2007), and were selleckchem therefore designated as saprophytes and endophytes, respectively. In the rubber tree, C. cassiicola has thus far been exclusively known as a necrotrophic pathogen that causes the Corynespora Leaf Fall (CLF) disease, which ranks among the most important fungal diseases in Asian and African rubber plantations. Initially, C. cassiicola was described as a minor pathogen capable of attacking

only budwood or seedling nursery plants (Newsam 1960; Chee 1988), but in 1975, the first epidemic outbreak on a plantation scale occurred in Indonesia. In the 1980s, several other countries in Southeast Asia were severely affected by disease outbreaks and thousands of hectares of rubber trees were uprooted in Malaysia, Indonesia, Thailand and Sri Lanka (Liyanage et al. 1986; Pongthep 1987; Chee 1988). By the end of the 1980s, African countries were also affected by CLF. The disease severity further increased until several important rubber tree cultivars considered to be tolerant or resistant to CLF during the first epidemic in the mid 1980s succumbed to the disease (Jayasinghe and Silva 1996; Shamsul and Shamsuri selleck compound 1996; Sinulingga et al. 1996; Wahounou et al. 1996). Currently, all Asian and African rubber-producing countries, which account for 98 % of the

natural rubber production in the world (94 and 4 % for each continent, respectively), are affected by the disease resulting in considerable economic losses.
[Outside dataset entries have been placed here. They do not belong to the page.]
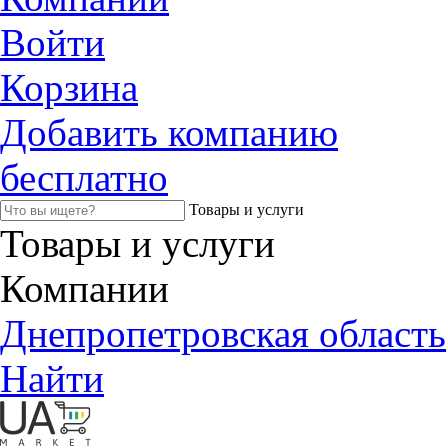
Войти
Корзина
Добавить компанию
бесплатно
Товары и услуги
Товары и услуги
Компании
Днепропетровская область
Найти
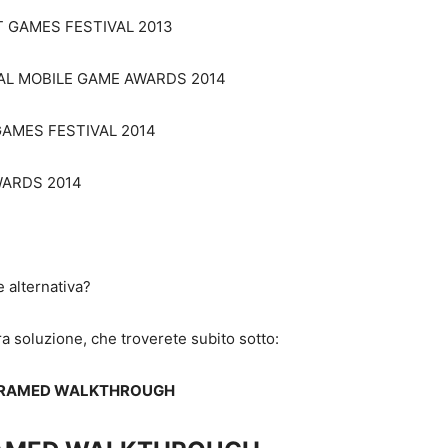
T GAMES FESTIVAL 2013
NAL MOBILE GAME AWARDS 2014
GAMES FESTIVAL 2014
WARDS 2014
e alternativa?
a soluzione, che troverete subito sotto:
FRAMED WALKTHROUGH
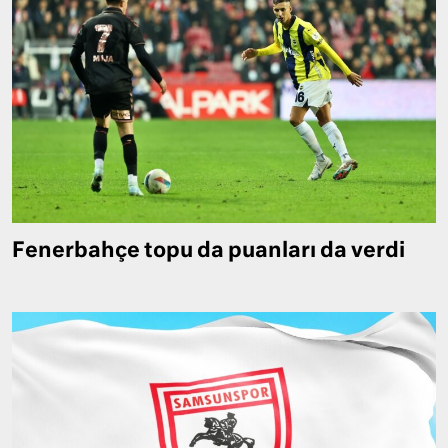
Fenerbahçe topu da puanları da verdi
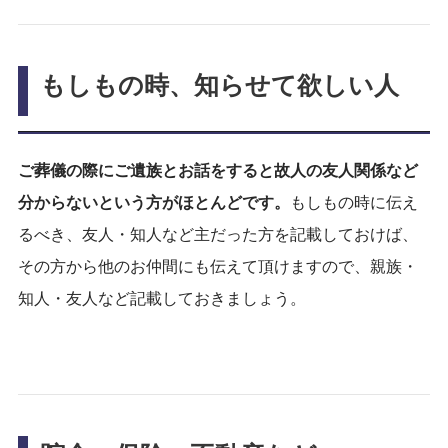
もしもの時、知らせて欲しい人
ご葬儀の際にご遺族とお話をすると故人の友人関係など
分からないという方がほとんどです。
もしもの時に伝え
るべき、友人・知人など主だった方を記載しておけば、
その方から他のお仲間にも伝えて頂けますので、親族・
知人・友人など記載しておきましょう。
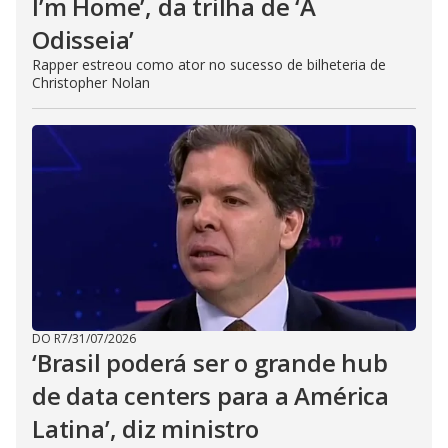
I’m Home’, da trilha de ‘A
Odisseia’
Rapper estreou como ator no sucesso de bilheteria de
Christopher Nolan
DO R7
/
31/07/2026
‘Brasil poderá ser o grande hub
de data centers para a América
Latina’, diz ministro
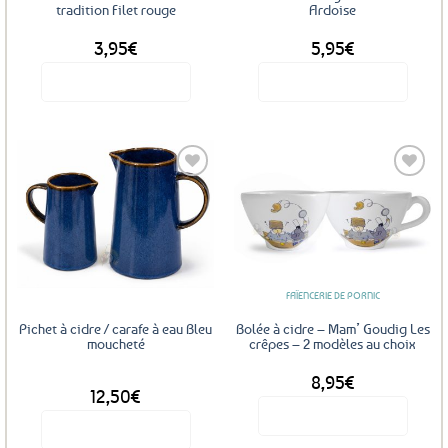
la
tradition Filet rouge
Ardoise
page
3,95
€
5,95
€
du
produit
Voir le produit
Voir le produit
Ajouter
Ajouter
aux
aux
favoris
favoris
FAÏENCERIE DE PORNIC
Pichet à cidre / carafe à eau Bleu
Bolée à cidre – Mam’ Goudig Les
moucheté
crêpes – 2 modèles au choix
8,95
€
DÈS
12,50
€
Voir le produit
Voir le produit
Ce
CLF is characterized by necrotic lesions that develop on both young and mature leaves and lead to extensive defoliation. The fungus typically causes areas of necrosis with a fish bone appearance due to the darkening of the veins adjacent to the lesions (Chee 1988; Liyanage and Liyanage 1986; Pongthep 1987). However, the symptoms vary depending on the age, type and location of the rubber tree (Jayasinghe et al. 1998). This symptom variability impedes diagnosis of the disease in a plantation. Additionally, C. cassiicola isolates within the same agroclimatic zone vary widely in morphology, colony color, growth, spore production, pathogenicity and

genetic diversity (Darmono et al. 1996; Jayasinghe and Silva 1996; Breton et al. 2000; Atan and Hamid 2003; Alanine-glyoxylate transaminase Romruensukharom et al. 2005; Dixon et al. 2009; Qi et al. 2009). Colonization of the rubber tree tissues by C. cassiicola involves the secretion of phytotoxic molecules (Onesirosan et al. 1975; Liyanage and Liyanage 1986; Purwantara 1987; Nugawela et al. 1989; Breton et al. 2000). A toxin called cassiicolin was purified and characterized from the culture filtrate of a rubber tree isolate (CCP) from the Philippines (Breton et al. 2000; Barthe et al. 2007; de Lamotte et al. 2007). The toxin is a small, secreted glycosylated protein that plays an important role in C. cassiicola pathogenicity. The cassiicolin-encoding gene encodes a precursor protein containing a signal peptide at the amino terminus that is predicted to target the protein for secretion (Déon et al. 2012).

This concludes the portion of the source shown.